Resthome manager wins job back

00:18, Dec 19 2013
Margot Gazeley
TESTING TIME: Margot Gazeley who won an Employment Court decision after being dismissed from the Woodlands Rest Home and Retirement Village in Motueka.

Margot Gazeley, wrongly accused of elder abuse, has won her job back.

In a long fought-for decision, an Employment Court judge has ordered Oceania Group to not only reinstate Mrs Gazeley in her job as facility manager at the Woodlands Rest Home and Retirement Village in Motueka but also give her two years' back pay and compensation.

It's a huge relief for the Richmond woman and now she is looking forward to returning to work, even though it was there that unfounded allegations were made against her.

"The judge hit the nail on the head, including about vindictive staff and he was so right," she said.

Mrs Gazeley, with lawyer Anjela Sharma, has spent more than two years trying to prove her dismissal was unjustified.

It is an experience not for the fainthearted, she says. "My inner strength has been tested at times.'


The court has overturned an Employment Relations Authority decision that was in Oceania's favour with Judge Mark Perkins now ruling that the dismissal was unjustified.

Mrs Gazeley, who has been nursing for 40 years and had also worked at the Otumarama Rest Home and Omaio Retirement Village, said the two and a half-year battle to clear her name had consumed her life. "It was absolutely harrowing."

After being dismissed she was afraid to leave the house. "It was the most horrendous time in my life."

However, represented by Ms Sharma, she took her case to court.

"I had to fight for justice because I had not done anything wrong," said Mrs Gazeley.

Mrs Gazeley said she was grateful to family, friends and the staff who had stuck by her, and she would return to work. "I will go back and be the same person as before."

Ms Sharma said Mrs Gazeley had been wrongly and publicly vilified for heinous allegations against her, including elder abuse. Challenging the grounds of her dismissal had been a long and arduous process.

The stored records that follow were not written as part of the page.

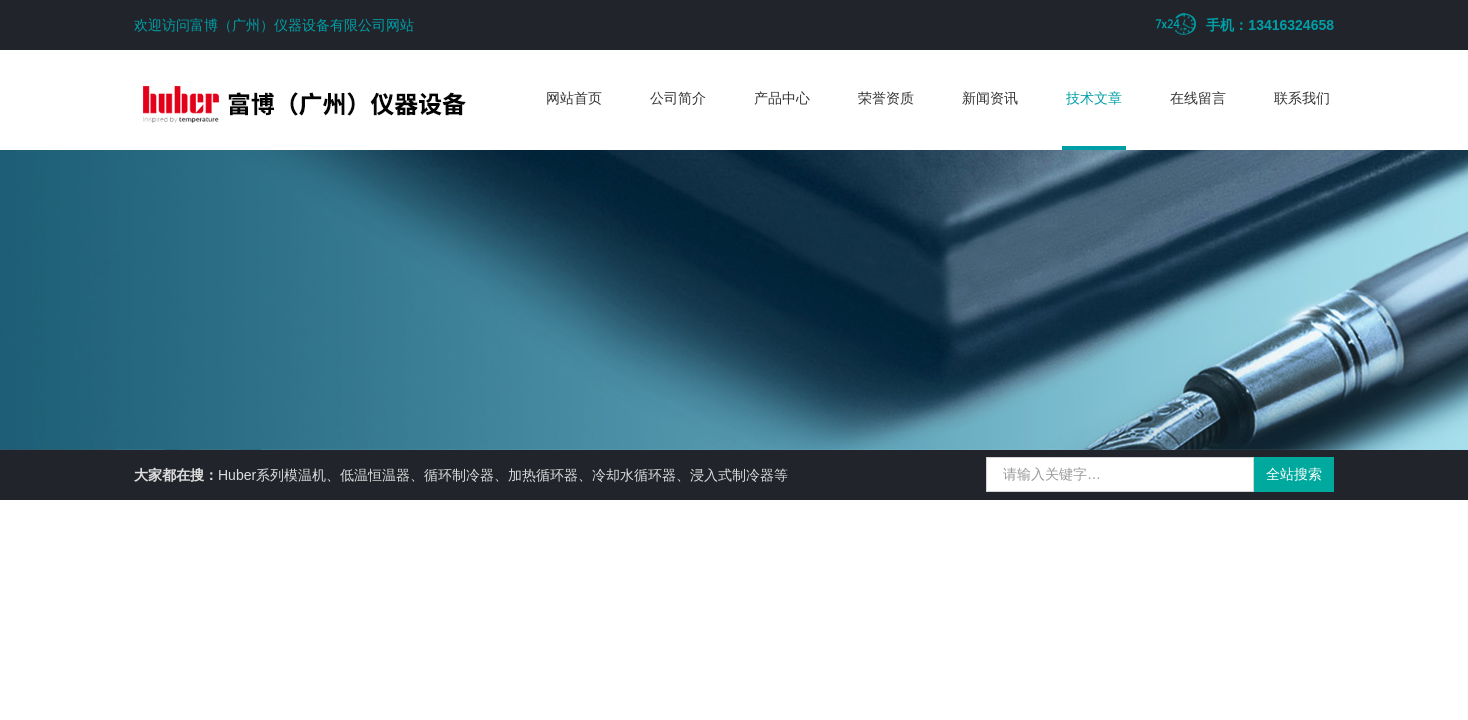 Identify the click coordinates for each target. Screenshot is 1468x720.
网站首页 (574, 98)
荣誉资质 (886, 98)
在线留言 (1198, 98)
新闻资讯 (990, 98)
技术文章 (1094, 98)
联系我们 (1302, 98)
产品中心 (782, 98)
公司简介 (678, 98) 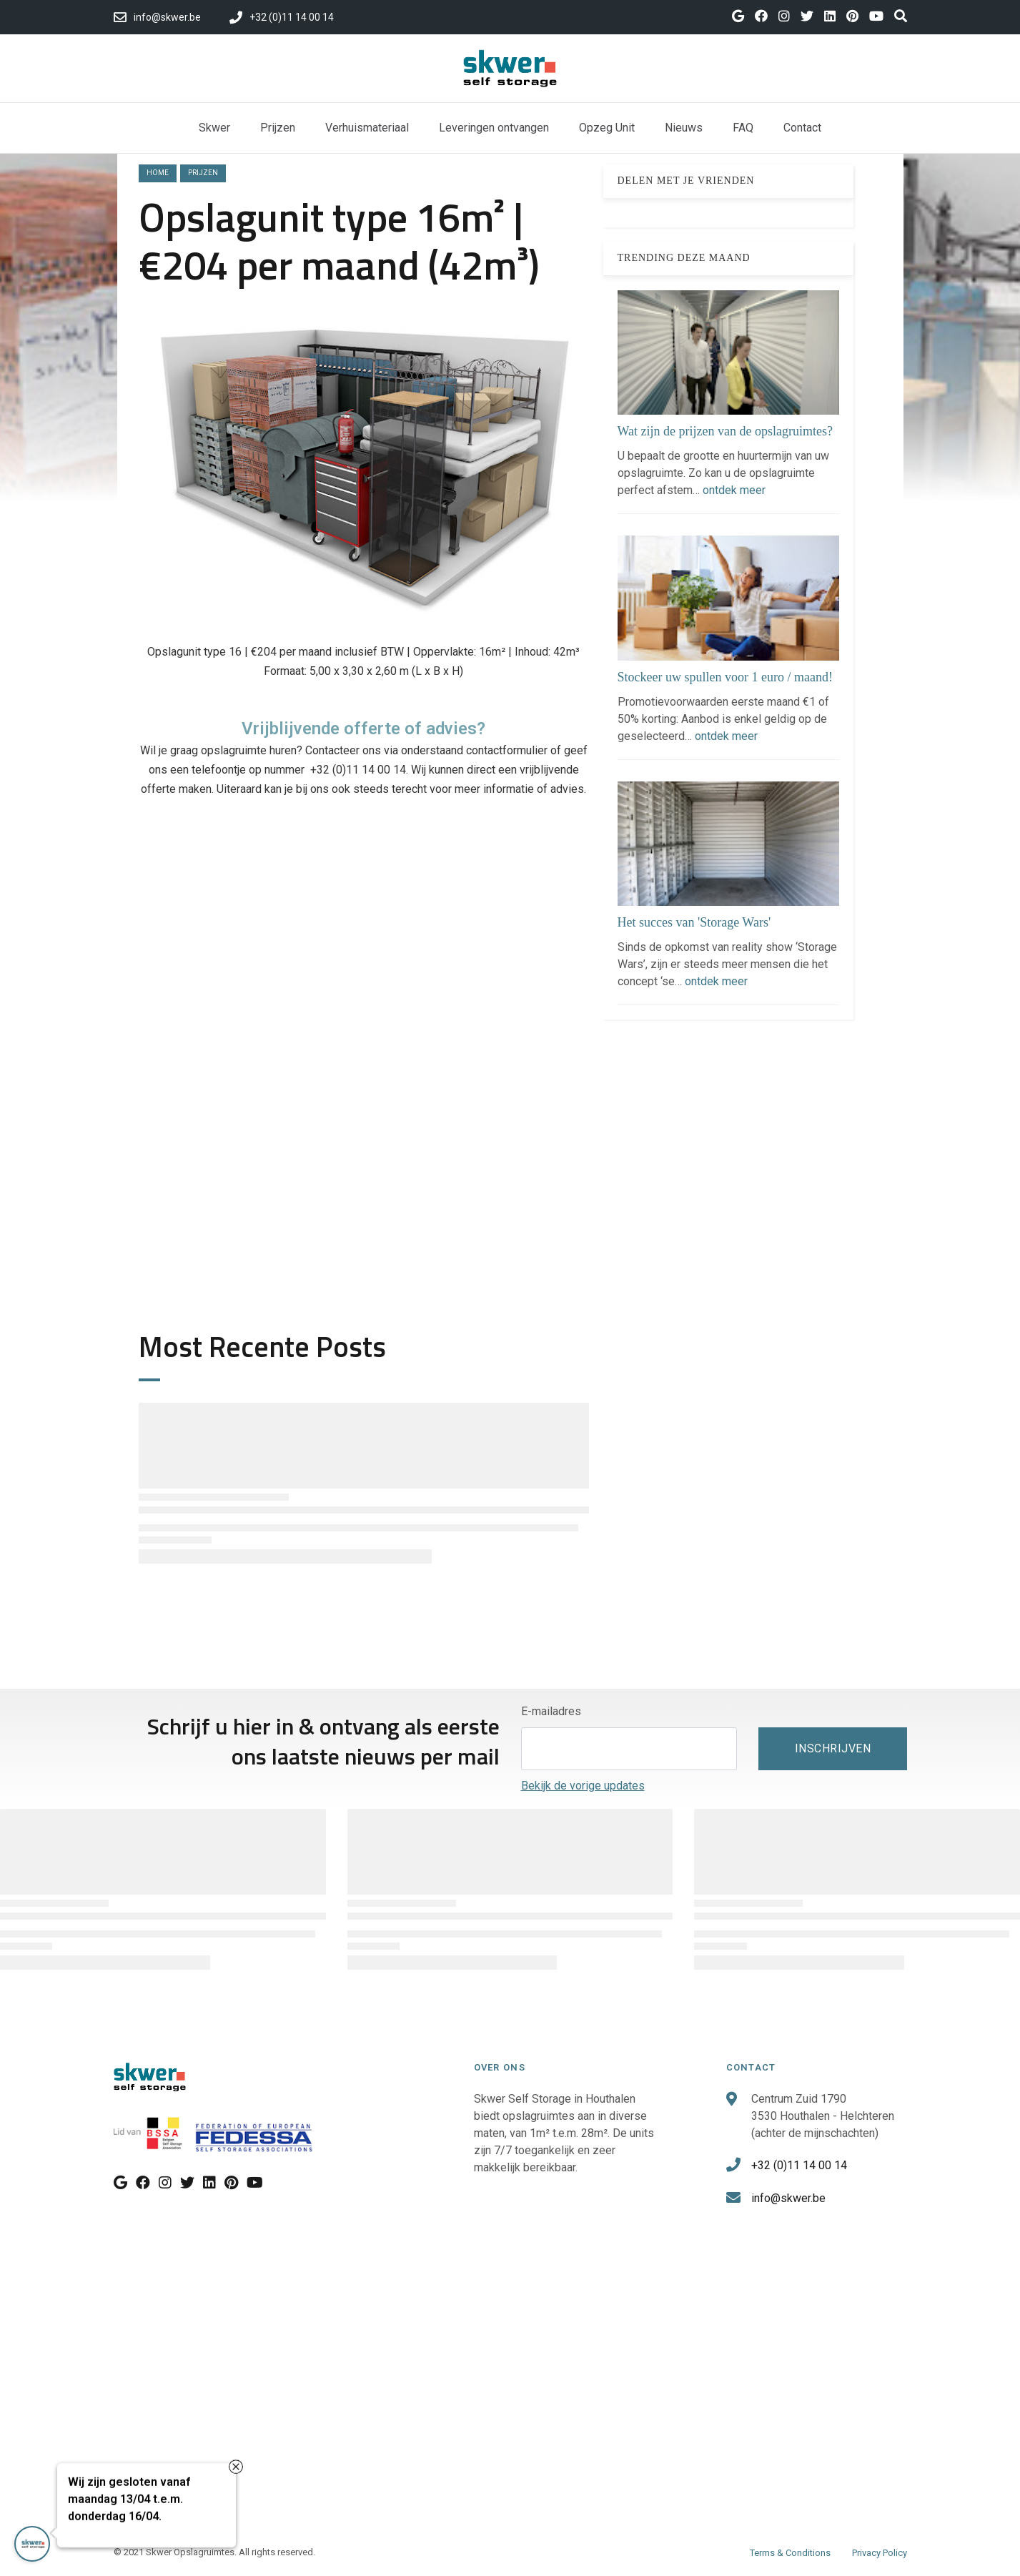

"Mrs Gazeley was left with no choice then to seek self-vindication of the claims against her which completely destroyed her very good reputation within the aged care service industry, making it near impossible for her to mitigate her situation," said Ms Sharma.

They had been confident justice would prevail in the court.

"The court's findings have properly vindicated Mrs Gazeley, and reinstated her to a position of having done no wrong."

The court's decision highlighted the importance of the requirement for an employer to conduct a fair investigation into disciplinary allegations in justifying a decision to dismiss, said Ms Sharma.

Oceania's current chief executive Guy Eady said he had no choice but to accept the court's decision.

The judgment was surprising given the previous hearing had endorsed what the company had done, he said.

Mrs Gazeley's acceptance back at work would depend on all those involved - her, the staff and management.

"An awful lot has been done. This happened over two years ago, a lot of water has gone under the bridge in regard to staff relations on site."